Limitations and Suggestions for Future Research

In addition to the strengths and limitations of the included studies described above, the review itself also had some limitations. Firstly, in almost all of the records assessed, comorbid internalizing symptoms were secondary outcomes and were usually not mentioned in the abstracts or key terms of the studies. It is therefore possible that some studies were missed in the original search.

Secondly, the current review assessed intervention efficacy in reducing co-occurring internalizing symptom measures. However, participants had a formal secondary internalizing disorder diagnosis in only one study (Webster-Stratton & Herman, 2008).
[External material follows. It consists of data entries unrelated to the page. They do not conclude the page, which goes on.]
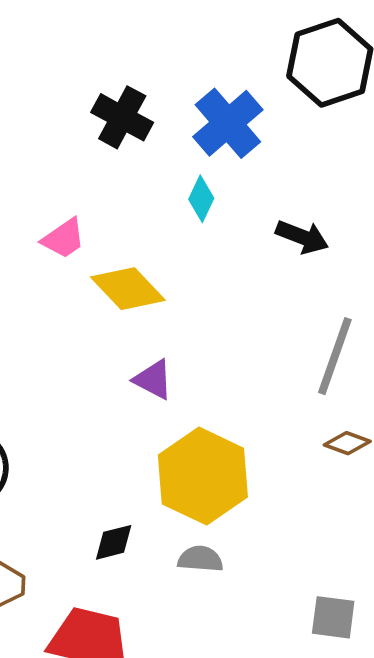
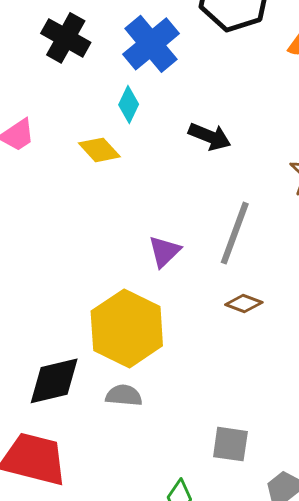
yellow diamond: (128, 289) -> (99, 150), moved, size x0.7
purple triangle: (153, 380) -> (164, 251), moved, turned 48
black diamond: (114, 542) -> (54, 381), size x1.6

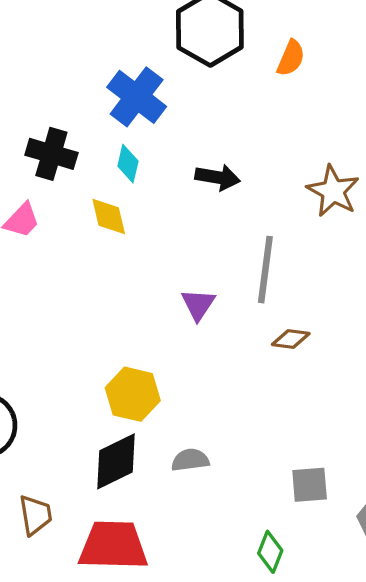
black cross: (66, 38) -> (51, 154), moved
yellow diamond: (99, 150) -> (109, 216), turned 42
yellow hexagon: (127, 328) -> (133, 394), moved, size x0.7

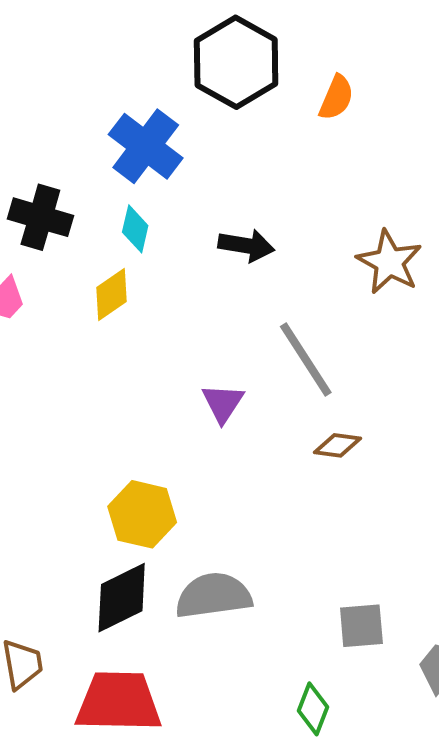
yellow diamond: (109, 216) -> (112, 294), turned 69
gray line: (265, 270) -> (306, 360), turned -40
gray semicircle: (190, 460) -> (214, 596), size x1.6

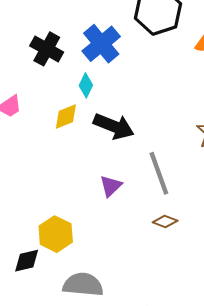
black cross: (40, 217) -> (47, 49), moved
black arrow: (246, 246) -> (114, 126), moved, size x1.4
black diamond: (122, 598) -> (27, 261), moved, size x0.7

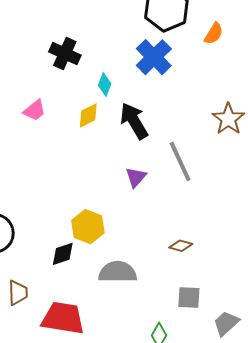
blue cross: (101, 44) -> (154, 57), moved
black arrow: (114, 126) -> (134, 121), turned -138
brown diamond: (165, 222) -> (181, 246), moved

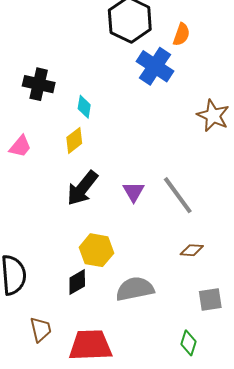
blue cross: (154, 57) -> (155, 66), moved
black arrow: (134, 121) -> (82, 188), moved, turned -99
gray line: (180, 161) -> (178, 195), moved

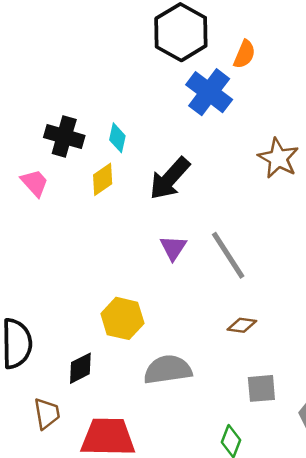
black cross: (39, 84) -> (64, 136), moved
pink trapezoid: (20, 146) -> (35, 183), turned -85
black arrow: (82, 188) -> (170, 178), moved
black diamond: (77, 282) -> (80, 368), moved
In the majority of studies, internalizing symptom measures were assessed through reports such as the SDQ, ECBI or CBCL. These internalizing symptom measures are not specific to particular disorders and it may be useful for future research to use more distinct measures of internalizing problems in future trials of disruptive behaviour interventions. In addition, in most studies, scores on these measures were below clinical cutoffs at baseline. This may limit both the power to find a true effect if one exists and the ability to conclude whether interventions targeting behavior disorders are also able to target co-occurring internalizing disorders as opposed to symptoms alone. Future research should also consider evidence from studies in which subjects score above clinical cutoffs or have a formal diagnosis for both externalizing and internalizing conditions.

Clinical Implications

The current systematic literature review indicated the efficacy of the Incredible Years, Triple P and Tuning In To Kids parent training behavior interventions on untargeted comorbid internalizing symptoms in young people. Given the high rates of comorbidity between externalizing and internalizing conditions in children and adolescents, knowledge on appropriate intervention strategies to treat both primary and secondary diagnoses is important to be applied in clinical practice (Stalk et al. 2015). The majority of research on psychiatric comorbidity so far has focused on using transdiagnostic treatment approaches targeting both conditions simultaneously or applying distinct interventions to target each one of the comorbid conditions separately (Marchette & Weisz, 2017). However, evidence from this review suggests that disorder-specific interventions may also be effective in targeting cooccurring symptoms. A disorder-specific intervention approach may allow for increased treatment adherence and fidelity both due to their time and cost-effectiveness and because following multiple treatment protocols at once may be overwhelming and has been linked to higher dropout rates (Dretzke, Frew, Davenport, Barlow, Stewart-Brown, Sandercock et al. 2005; Dretzke et al. 2009; Levy et al. 2007). It may be helpful to see whether internalizing symptoms improve in response to treatment of DBD treatment and then consider whether additional treatment for internalizing problems is needed, and vice versa. Therefore, clinicians should be informed on the benefits of disorder-specific interventions in order to apply them in practice.

Conclusion

The findings of the current systematic review overall confirm the robust efficacy of the Incredible Years, Triple P and Tuning In To Kids parent training behavior interventions in reducing externalizing behavior difficulties in children and adolescents presenting with DBDs or elevated behavior problem scores that are within the clinical range. Although findings for comorbid internalizing symptoms were less consistent, internalizing symptom measures were significantly reduced in the majority of the studies assessed. Therefore, parent training programs targeted at the treatment of externalizing behavior problems may also effectively address comorbid internalizing symptoms at the same time.